* **What to work on**
Leave the images behind and copy every record exactly.

* **Recorded data**

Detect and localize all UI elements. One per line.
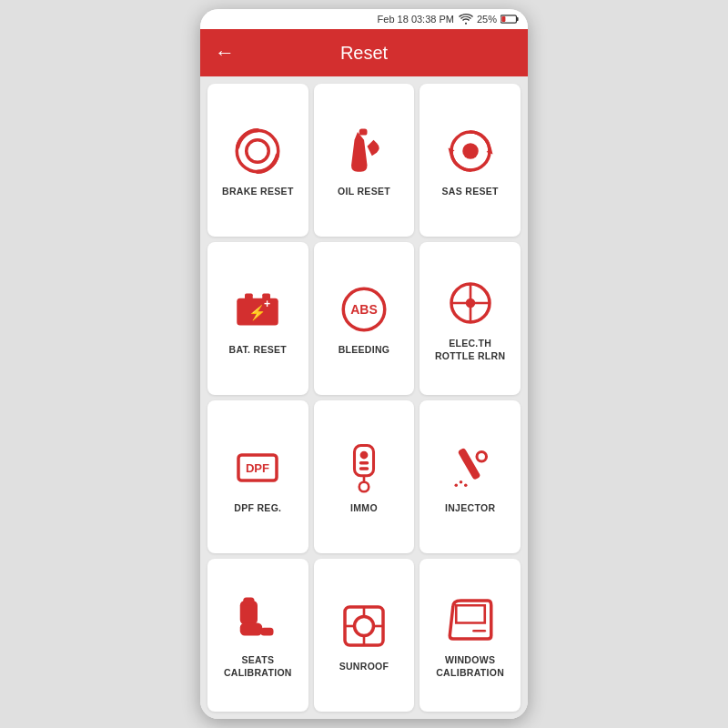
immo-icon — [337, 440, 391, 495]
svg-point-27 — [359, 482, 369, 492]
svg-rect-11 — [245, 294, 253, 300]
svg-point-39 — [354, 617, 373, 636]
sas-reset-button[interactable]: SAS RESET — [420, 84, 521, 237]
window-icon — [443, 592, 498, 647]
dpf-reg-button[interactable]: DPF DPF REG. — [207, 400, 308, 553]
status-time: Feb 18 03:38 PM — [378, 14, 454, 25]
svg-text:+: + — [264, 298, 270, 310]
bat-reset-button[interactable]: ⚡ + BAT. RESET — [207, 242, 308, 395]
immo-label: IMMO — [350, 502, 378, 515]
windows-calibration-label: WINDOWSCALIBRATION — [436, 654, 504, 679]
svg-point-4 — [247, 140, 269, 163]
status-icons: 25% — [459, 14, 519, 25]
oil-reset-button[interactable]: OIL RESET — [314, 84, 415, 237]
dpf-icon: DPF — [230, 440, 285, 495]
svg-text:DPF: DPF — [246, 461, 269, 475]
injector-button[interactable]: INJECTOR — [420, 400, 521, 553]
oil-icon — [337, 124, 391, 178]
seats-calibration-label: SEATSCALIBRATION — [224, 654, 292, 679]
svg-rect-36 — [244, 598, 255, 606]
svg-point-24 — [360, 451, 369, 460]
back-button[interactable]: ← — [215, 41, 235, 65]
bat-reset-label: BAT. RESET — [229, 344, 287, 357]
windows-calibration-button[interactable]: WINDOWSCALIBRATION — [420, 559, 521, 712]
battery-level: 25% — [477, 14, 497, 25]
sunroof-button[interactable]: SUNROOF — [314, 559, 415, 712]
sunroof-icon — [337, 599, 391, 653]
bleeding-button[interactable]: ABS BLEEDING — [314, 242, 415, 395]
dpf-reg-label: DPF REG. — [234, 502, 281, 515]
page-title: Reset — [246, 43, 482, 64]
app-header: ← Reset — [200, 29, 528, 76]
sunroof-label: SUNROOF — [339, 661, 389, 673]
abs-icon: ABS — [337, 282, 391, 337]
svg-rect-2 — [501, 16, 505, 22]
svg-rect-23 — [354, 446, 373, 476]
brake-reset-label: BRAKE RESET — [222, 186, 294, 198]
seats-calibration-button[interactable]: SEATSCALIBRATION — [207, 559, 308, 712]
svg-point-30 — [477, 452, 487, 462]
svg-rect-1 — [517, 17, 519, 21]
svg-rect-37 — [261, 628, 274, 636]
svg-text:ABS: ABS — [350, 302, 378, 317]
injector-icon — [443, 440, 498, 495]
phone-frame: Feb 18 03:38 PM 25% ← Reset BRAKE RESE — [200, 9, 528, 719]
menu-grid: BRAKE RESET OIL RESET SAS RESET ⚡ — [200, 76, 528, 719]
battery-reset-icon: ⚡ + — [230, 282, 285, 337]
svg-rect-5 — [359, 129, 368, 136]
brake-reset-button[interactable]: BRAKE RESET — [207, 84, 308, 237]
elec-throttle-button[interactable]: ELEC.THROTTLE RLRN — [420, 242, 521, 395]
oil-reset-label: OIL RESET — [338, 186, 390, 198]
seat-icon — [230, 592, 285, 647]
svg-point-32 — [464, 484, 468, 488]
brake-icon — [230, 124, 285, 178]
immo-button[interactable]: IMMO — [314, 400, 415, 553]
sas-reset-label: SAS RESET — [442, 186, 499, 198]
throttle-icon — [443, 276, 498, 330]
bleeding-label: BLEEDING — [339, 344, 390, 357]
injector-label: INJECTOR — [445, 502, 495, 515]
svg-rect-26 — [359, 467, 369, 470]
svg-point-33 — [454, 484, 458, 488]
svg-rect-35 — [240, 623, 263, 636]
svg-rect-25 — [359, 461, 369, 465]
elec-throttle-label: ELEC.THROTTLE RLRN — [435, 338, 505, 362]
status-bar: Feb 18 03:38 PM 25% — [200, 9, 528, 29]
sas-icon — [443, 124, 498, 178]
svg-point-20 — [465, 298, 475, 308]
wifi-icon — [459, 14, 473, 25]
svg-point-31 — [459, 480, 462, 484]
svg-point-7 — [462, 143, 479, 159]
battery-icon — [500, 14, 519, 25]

* **Answer to this task**
Detect and localize all UI elements. One per line.
immo-icon — [337, 440, 391, 495]
svg-point-27 — [359, 482, 369, 492]
svg-rect-11 — [245, 294, 253, 300]
svg-point-39 — [354, 617, 373, 636]
sas-reset-button[interactable]: SAS RESET — [420, 84, 521, 237]
window-icon — [443, 592, 498, 647]
dpf-reg-button[interactable]: DPF DPF REG. — [207, 400, 308, 553]
status-time: Feb 18 03:38 PM — [378, 14, 454, 25]
svg-text:+: + — [264, 298, 270, 310]
bat-reset-button[interactable]: ⚡ + BAT. RESET — [207, 242, 308, 395]
immo-label: IMMO — [350, 502, 378, 515]
windows-calibration-label: WINDOWSCALIBRATION — [436, 654, 504, 679]
svg-point-4 — [247, 140, 269, 163]
status-icons: 25% — [459, 14, 519, 25]
oil-reset-button[interactable]: OIL RESET — [314, 84, 415, 237]
dpf-icon: DPF — [230, 440, 285, 495]
svg-text:DPF: DPF — [246, 461, 269, 475]
injector-button[interactable]: INJECTOR — [420, 400, 521, 553]
oil-icon — [337, 124, 391, 178]
seats-calibration-label: SEATSCALIBRATION — [224, 654, 292, 679]
svg-rect-36 — [244, 598, 255, 606]
svg-point-24 — [360, 451, 369, 460]
back-button[interactable]: ← — [215, 41, 235, 65]
bat-reset-label: BAT. RESET — [229, 344, 287, 357]
windows-calibration-button[interactable]: WINDOWSCALIBRATION — [420, 559, 521, 712]
battery-level: 25% — [477, 14, 497, 25]
sunroof-button[interactable]: SUNROOF — [314, 559, 415, 712]
sunroof-icon — [337, 599, 391, 653]
bleeding-button[interactable]: ABS BLEEDING — [314, 242, 415, 395]
dpf-reg-label: DPF REG. — [234, 502, 281, 515]
page-title: Reset — [246, 43, 482, 64]
app-header: ← Reset — [200, 29, 528, 76]
sunroof-label: SUNROOF — [339, 661, 389, 673]
abs-icon: ABS — [337, 282, 391, 337]
svg-rect-2 — [501, 16, 505, 22]
svg-rect-23 — [354, 446, 373, 476]
brake-reset-label: BRAKE RESET — [222, 186, 294, 198]
seats-calibration-button[interactable]: SEATSCALIBRATION — [207, 559, 308, 712]
svg-point-30 — [477, 452, 487, 462]
svg-rect-1 — [517, 17, 519, 21]
svg-rect-37 — [261, 628, 274, 636]
svg-text:ABS: ABS — [350, 302, 378, 317]
injector-icon — [443, 440, 498, 495]
phone-frame: Feb 18 03:38 PM 25% ← Reset BRAKE RESE — [200, 9, 528, 719]
menu-grid: BRAKE RESET OIL RESET SAS RESET ⚡ — [200, 76, 528, 719]
battery-reset-icon: ⚡ + — [230, 282, 285, 337]
svg-rect-5 — [359, 129, 368, 136]
brake-reset-button[interactable]: BRAKE RESET — [207, 84, 308, 237]
elec-throttle-button[interactable]: ELEC.THROTTLE RLRN — [420, 242, 521, 395]
oil-reset-label: OIL RESET — [338, 186, 390, 198]
seat-icon — [230, 592, 285, 647]
svg-point-32 — [464, 484, 468, 488]
brake-icon — [230, 124, 285, 178]
immo-button[interactable]: IMMO — [314, 400, 415, 553]
sas-reset-label: SAS RESET — [442, 186, 499, 198]
throttle-icon — [443, 276, 498, 330]
bleeding-label: BLEEDING — [339, 344, 390, 357]
injector-label: INJECTOR — [445, 502, 495, 515]
svg-rect-26 — [359, 467, 369, 470]
svg-point-33 — [454, 484, 458, 488]
svg-rect-35 — [240, 623, 263, 636]
svg-rect-25 — [359, 461, 369, 465]
elec-throttle-label: ELEC.THROTTLE RLRN — [435, 338, 505, 362]
status-bar: Feb 18 03:38 PM 25% — [200, 9, 528, 29]
sas-icon — [443, 124, 498, 178]
svg-point-20 — [465, 298, 475, 308]
wifi-icon — [459, 14, 473, 25]
svg-point-31 — [459, 480, 462, 484]
svg-point-7 — [462, 143, 479, 159]
battery-icon — [500, 14, 519, 25]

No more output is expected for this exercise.